Lenin’s statue is seen as a symbol of totalitarianism and new imperial threats to Ukraine. Nevertheless, people do not support the spontaneous, illegal destruction of the symbol of our ‘common history’ with Tsarist-Soviet-Putin’s Russia.

Ideology of the ‘revolution of dignity’

Volodymyr Yermolenko, a lecturer at Kyiv-Mohyla Academy, offered an original comment on the relativity of ideologies in the world today. At Maidan, one can see a mix of anarchic communism, nationalism and liberalism.

Maidan demonstrates elements of anarchic communism in its organisation: no money circulates, it is based on volunteering, solidarity and donations, it embraces the commune and the collective body dominates over individuals.

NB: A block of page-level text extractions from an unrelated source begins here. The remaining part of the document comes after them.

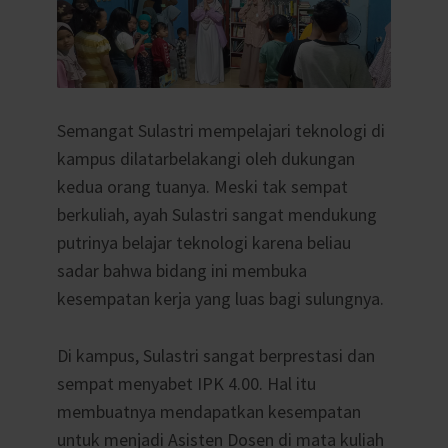
Semangat Sulastri mempelajari teknologi di
kampus dilatarbelakangi oleh dukungan
kedua orang tuanya. Meski tak sempat
berkuliah, ayah Sulastri sangat mendukung
putrinya belajar teknologi karena beliau
sadar bahwa bidang ini membuka
kesempatan kerja yang luas bagi sulungnya.
Di kampus, Sulastri sangat berprestasi dan
sempat menyabet IPK 4.00. Hal itu
membuatnya mendapatkan kesempatan
untuk menjadi Asisten Dosen di mata kuliah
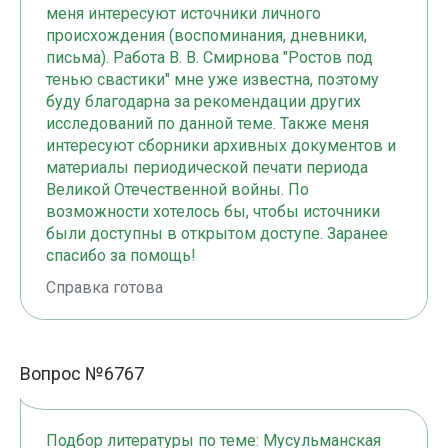
меня интересуют источники личного
происхождения (воспоминания, дневники,
письма). Работа В. В. Смирнова "Ростов под
тенью свастики" мне уже известна, поэтому
буду благодарна за рекомендации других
исследований по данной теме. Также меня
интересуют сборники архивных документов и
материалы периодической печати периода
Великой Отечественной войны. По
возможности хотелось бы, чтобы источники
были доступны в открытом доступе. Заранее
спасибо за помощь!
Справка готова
Вопрос №6767
Подбор литературы по теме: Мусульманская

It is nationalistic in its emotional component: singing of the national anthem, prayers from Ukrainian churches, nationalistic mottos, the domination of the colours of the national flag and its use of ribbons of the national colours used for visual self-identification.

But it is also liberal in its argumentation: European flags, emphasising human rights and democracy, appealing to liberal Europe, and its aspiration to build a ‘European country’.

An anarchic and communist type organisation, nationalistic emotions and liberal arguments – this is the strange hybrid creature that is our Maidan, Volodymyr Yermolenko wrote.

I should also mention the vanishing of the national – for example, the joining together of Crimean Tatars, liberal Jewish and Russian intellectuals – and social barriers – for instance, the support given by small and middle-size businesses and the director general of Microsoft-Ukraine Dmytro Shymkiv personally shoveling snow at Maidan.

This enables us to understand that the main meaning of the Euro-revolution is held in ‘people’s heads’ and is about a real, not just a declared, belief in freedom and justice.